▶ **EXERCISE**
Copy all lines containing the string "screenshot" from the records below.

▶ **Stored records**
------------------------------
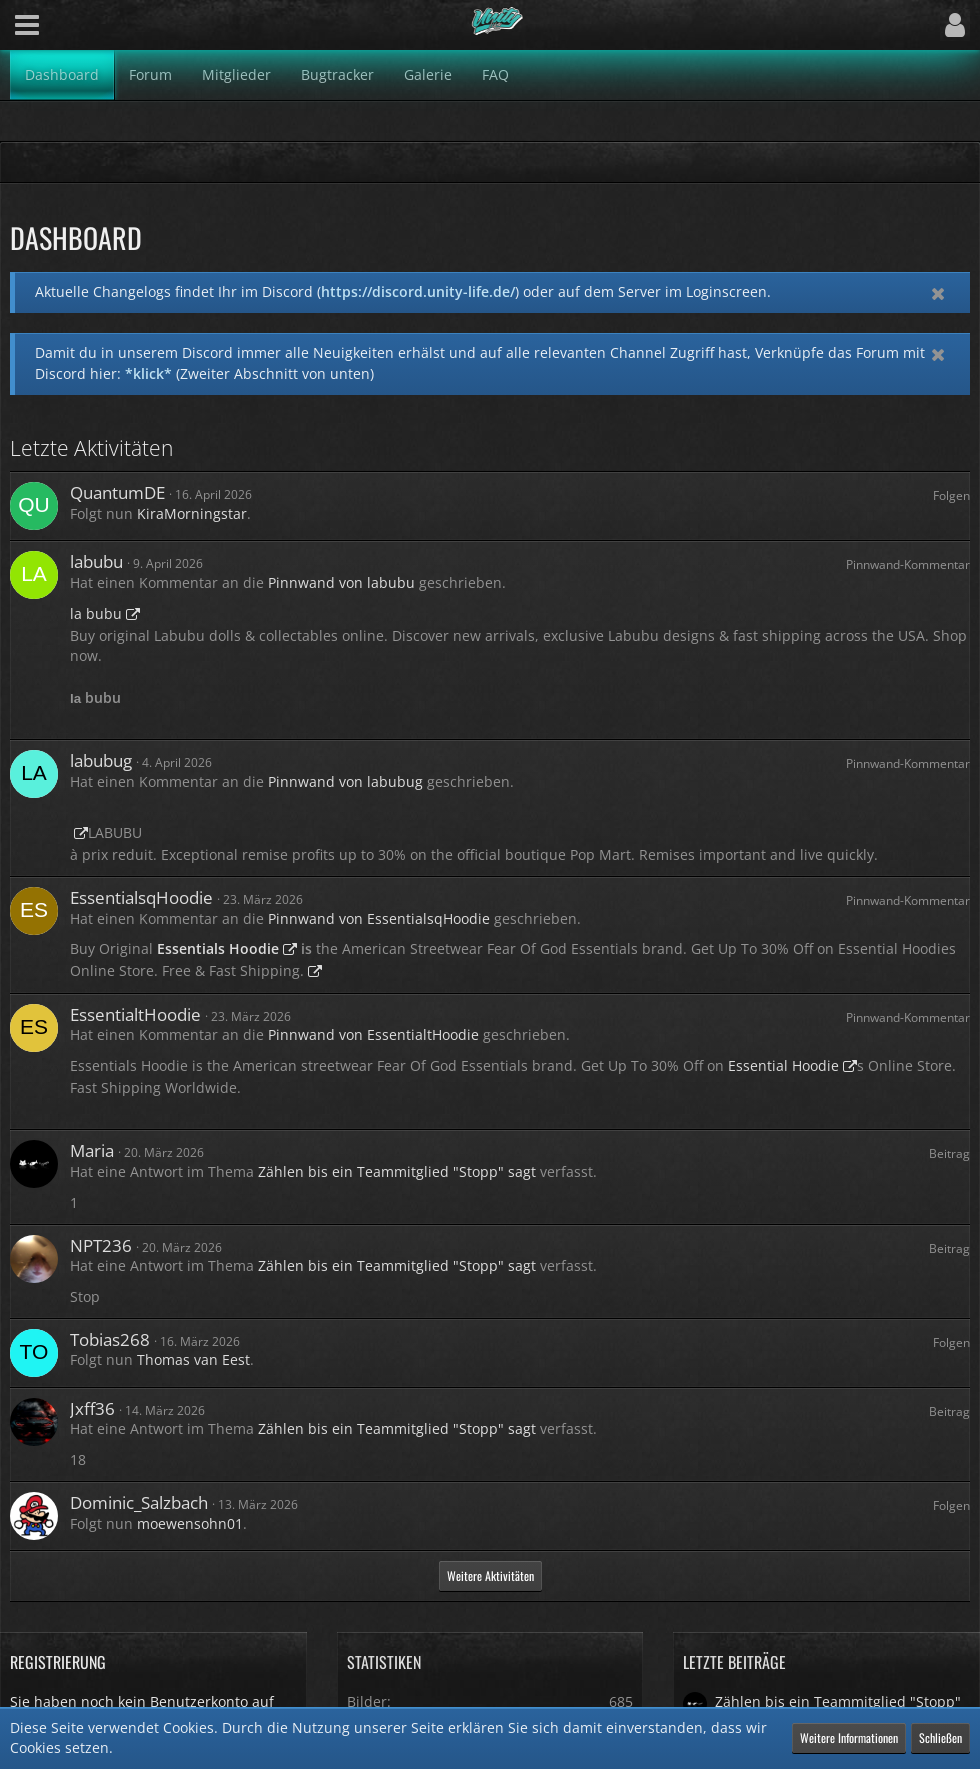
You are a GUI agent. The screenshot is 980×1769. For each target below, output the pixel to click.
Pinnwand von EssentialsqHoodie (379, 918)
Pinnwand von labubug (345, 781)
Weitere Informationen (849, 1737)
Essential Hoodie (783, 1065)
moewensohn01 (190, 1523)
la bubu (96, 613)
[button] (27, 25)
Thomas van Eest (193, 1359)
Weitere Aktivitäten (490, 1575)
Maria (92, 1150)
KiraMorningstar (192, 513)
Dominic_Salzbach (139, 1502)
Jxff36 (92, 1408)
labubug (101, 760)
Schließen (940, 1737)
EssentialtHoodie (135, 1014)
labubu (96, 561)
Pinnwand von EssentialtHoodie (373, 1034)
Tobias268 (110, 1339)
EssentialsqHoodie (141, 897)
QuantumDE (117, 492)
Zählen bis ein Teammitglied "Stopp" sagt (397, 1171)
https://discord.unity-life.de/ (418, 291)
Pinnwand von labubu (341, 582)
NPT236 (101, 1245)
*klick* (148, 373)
------------------------------
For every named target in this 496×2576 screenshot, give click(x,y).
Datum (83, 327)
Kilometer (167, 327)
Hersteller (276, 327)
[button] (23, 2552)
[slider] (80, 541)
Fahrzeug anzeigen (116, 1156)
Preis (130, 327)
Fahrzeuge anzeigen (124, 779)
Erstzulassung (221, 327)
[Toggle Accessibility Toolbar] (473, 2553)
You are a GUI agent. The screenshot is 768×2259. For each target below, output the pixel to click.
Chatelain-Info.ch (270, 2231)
------------------------------
▶ **TASK RESULT**
You are a GUI agent. The screenshot is 980×1769. For each target below, output the pixel to click.
For every named target in this 496×2576 screenshot, give click(x,y).
You are a GUI agent. The screenshot is 768×2259. For each target below, output the pixel to click.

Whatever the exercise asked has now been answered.